09 mayo 2010

La risa del hombre libre

Santiago González

La muerte a mano airada nos clava en la memoria para siempre una instantánea de nosotros mismos en el momento de los hechos. El día en que asesinaron a José Luis López de Lacalle en Andoain era domingo y venía de cumplir la última rutina dominical de su vida: comprar los periódicos y desayunar café y cruasán en el bar Elizondo, como siempre. Yo acababa de sentarme a la mesa con los cruasanes para el desayuno familiar y los periódicos que acababa de comprar, cuando vino mi mujer con la noticia oída en el cuarto de baño por la radio. “Han matado a José Luis López de Lacalle”, dijo, y los dos nos echamos a llorar.

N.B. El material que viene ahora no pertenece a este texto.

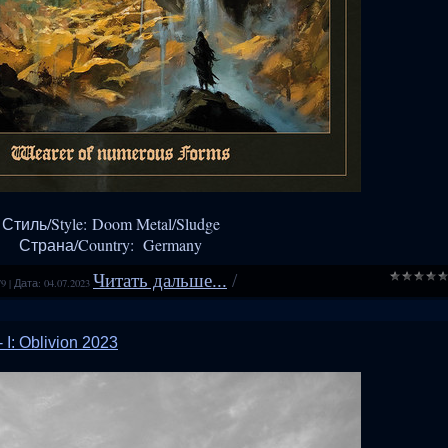
Стиль/Style: Doom Metal/Sludge
Страна/Country: Germany
Читать дальше...
/
79
|
Дата:
04.07.2023
 I: Oblivion 2023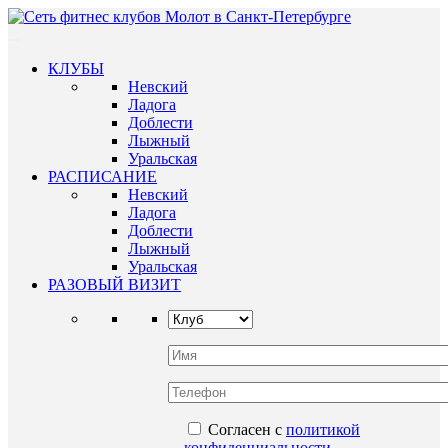
КЛУБЫ
Невский
Ладога
Доблести
Лыжный
Уральская
РАСПИСАНИЕ
Невский
Ладога
Доблести
Лыжный
Уральская
РАЗОВЫЙ ВИЗИТ
Согласен с
политикой
конфиденциальности
.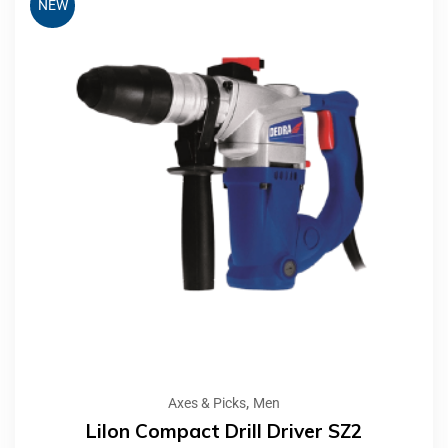
NEW
,
Axes & Picks
Men
LiIon Compact Drill Driver SZ2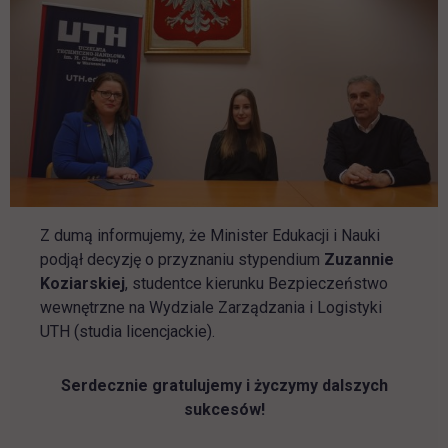
Z dumą informujemy, że Minister Edukacji i Nauki
podjął decyzję o przyznaniu stypendium
Zuzannie
Koziarskiej
, studentce kierunku Bezpieczeństwo
wewnętrzne na Wydziale Zarządzania i Logistyki
UTH (studia licencjackie).
Serdecznie gratulujemy i życzymy dalszych
sukcesów!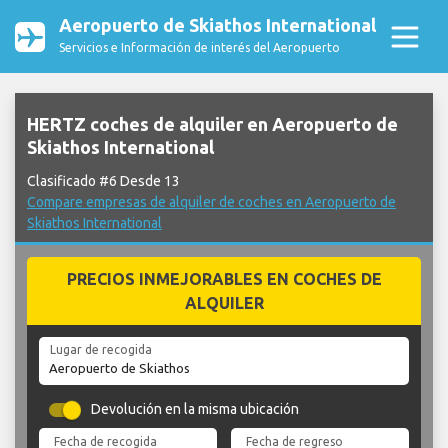
Aeropuerto de Skiathos International
Servicios e Información de interés del Aeropuerto
HERTZ coches de alquiler en Aeropuerto de
Skiathos International
Clasificado #6 Desde 13
Compare empresas de alquiler de coches en Aeropuerto de
Skiathos International
PRECIOS INMEJORABLES EN COCHES DE
ALQUILER
Lugar de recogida
Devolución en la misma ubicación
Fecha de recogida
Fecha de regreso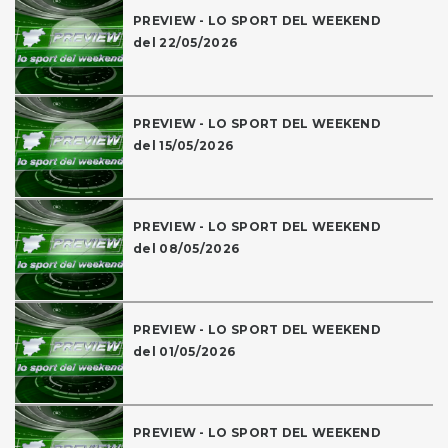
PREVIEW - LO SPORT DEL WEEKEND
del 22/05/2026
PREVIEW - LO SPORT DEL WEEKEND
del 15/05/2026
PREVIEW - LO SPORT DEL WEEKEND
del 08/05/2026
PREVIEW - LO SPORT DEL WEEKEND
del 01/05/2026
PREVIEW - LO SPORT DEL WEEKEND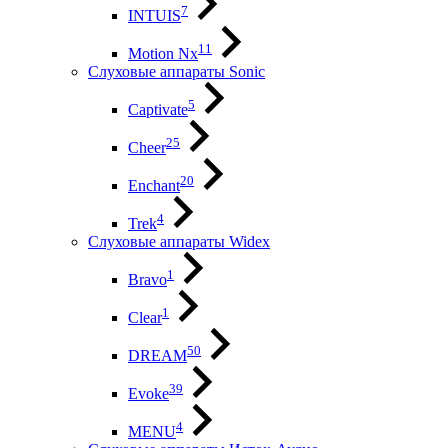
7
INTUIS
11
Motion Nx
Слуховые аппараты Sonic
5
Captivate
25
Cheer
20
Enchant
4
Trek
Слуховые аппараты Widex
1
Bravo
1
Clear
50
DREAM
39
Evoke
4
MENU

“Yo no he vivido nunca en un régimen de libertad”, dijo en una entrevista unas semanas antes de que lo mataran dos tipos que nada sabían de él, ni de su biografía, ni del vozarrón al servicio de la libertad del que escribía Joseba Arregi en estas páginas en el décimo aniversario de su muerte, ni de aquella risotada tan característica suya, en la que comprometía cada parte de su organismo. El crimen fue en Andoain, un pueblo en el que se mata a sus mejores vecinos en los fines de semana entre el desayuno y el diario: el sábado, 8 de febrero de 2003 a Joseba Pagazaurtundua en el bar Daytona, mientras tomaba café y leía el periódico.

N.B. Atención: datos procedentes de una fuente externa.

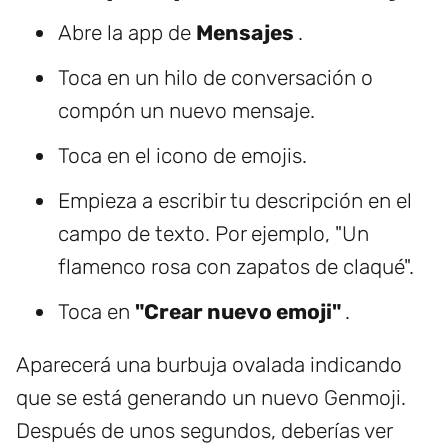
Abre la app de
Mensajes
.
Toca en un hilo de conversación o
compón un nuevo mensaje.
Toca en el icono de emojis.
Empieza a escribir tu descripción en el
campo de texto. Por ejemplo, "Un
flamenco rosa con zapatos de claqué".
Toca en
"Crear nuevo emoji"
.
Aparecerá una burbuja ovalada indicando
que se está generando un nuevo Genmoji.
Después de unos segundos, deberías ver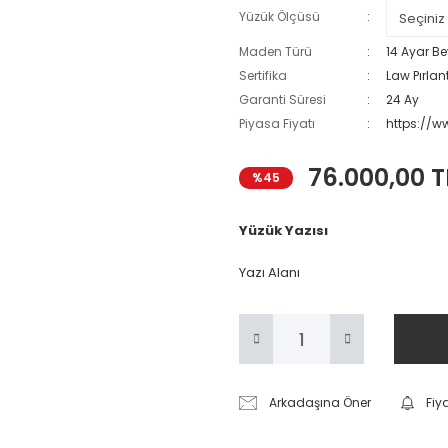
Yüzük Ölçüsü
Maden Türü
14 Ayar Be
Sertifika
Law Pırlant
Garanti Süresi
24 Ay
Piyasa Fiyatı
https://
76.000,00 T
%45
Yüzük Yazısı
Yazı Alanı
Arkadaşına Öner
Fiy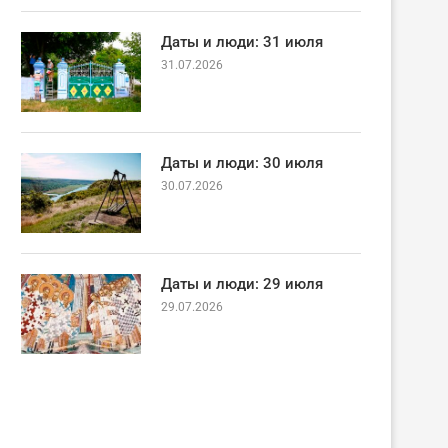
Даты и люди: 31 июля
31.07.2026
Даты и люди: 30 июля
30.07.2026
Даты и люди: 29 июля
29.07.2026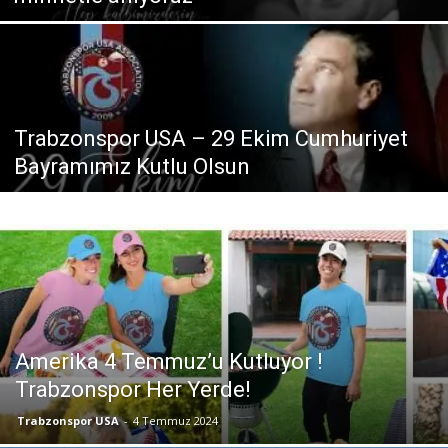
Trabzonspor USA – 29 Ekim Cumhuriyet
Bayramımız Kutlu Olsun
Amerika 4 Temmuz’u Kutluyor !
Trabzonspor Her Yerde!
Trabzonspor USA
-
4 Temmuz 2024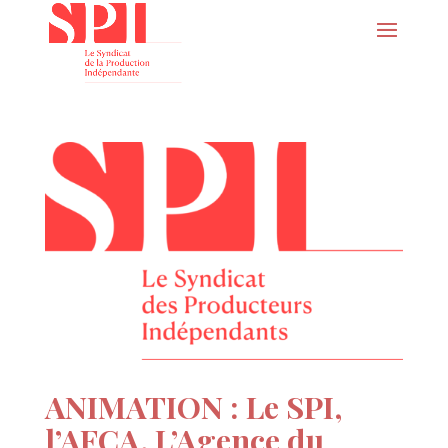
ANIMATION : Le SPI,
l’AFCA, L’Agence du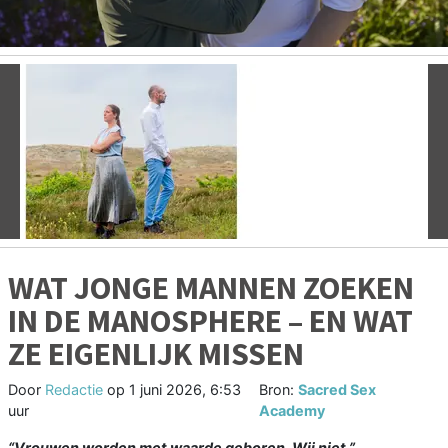
Vorige
V
WAT JONGE MANNEN ZOEKEN
IN DE MANOSPHERE – EN WAT
ZE EIGENLIJK MISSEN
Door
Redactie
op
1 juni 2026, 6:53
Bron:
Sacred Sex
uur
Academy
“Vrouwen worden met waarde geboren. Wij niet.”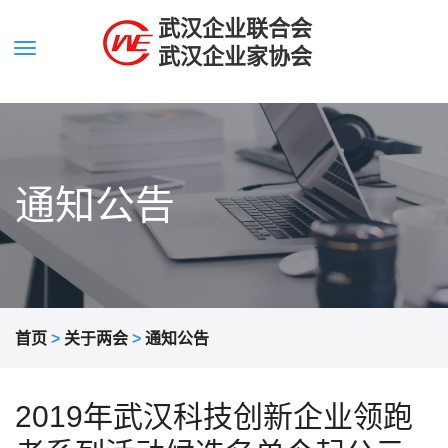
武汉企业联合会
武汉企业家协会
通知公告
首页
>
关于两会
>
通知公告
2019年武汉科技创新企业领跑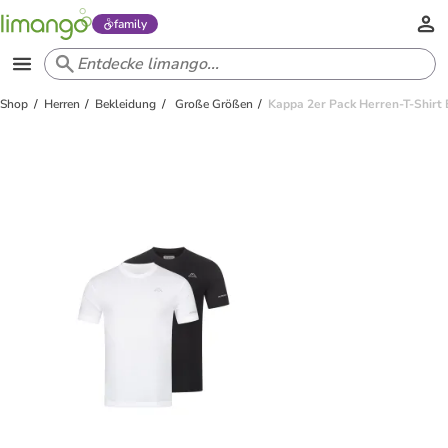
family
Shop
Herren
Bekleidung
Große Größen
Kappa 2er Pack Herren-T-Shirt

En su funeral se dio cita el viejo antifranquismo, el de verdad, y un sindicalismo que también era de verdad, para despedir a un viejo ex militante comunista y fundador de CCOO: Santiago Carrillo, Julián Ariza, José Mª Fidalgo, Agustín Ibarrola, Enrique Múgica, se encontraron con el ministro del Interior, Mayor Oreja, la presidenta del Senado, Esperanza Aguirre, el lehendakari Ibarretxe y un etcétera.

Sus victimarios no sabían quién era, de ahí que la perplejidad dolorida y sincera de tanta gente:: pasó cinco años en las cárceles de Franco, su mujer era profesora de ikastola, nada que ver con el caso. No era un error; los asesinos matan siempre adrede. Y aunque los que empuñaban la pistolas aquella mañana de mayo no supieran a quién mataban, sí lo sabían los miembros de la tupida red de la infamia que hay en el tejido social de pueblos como Andoain. Algunos de sus vecinos controlaban sus hábitos y horarios y pasaron la descripción de los mismos a quienes enviaron a dos almas de cántaro para que acabaran con su vida.

Como es costumbre, la muerte no fue la última ofensa a la víctima. Arnaldo Otegi explicó el crimen con asepsia de analista: “ETA pone sobre la mesa el papel que, a su juicio, los medios están planteando: una estrategia informativa de manipulación y de guerra en el conflicto entre Euskal Herria y el Estado”. “Lacalle, jódete asesino”, pintaron los cachorros aquella noche en las paredes del pueblo. El obispo Uriarte hizo excepción en la costumbre de no oficiar en los funerales de las víctimas de ETA, pero no sin incluir en el sermón una llamada al acercamiento de los terroristas presos.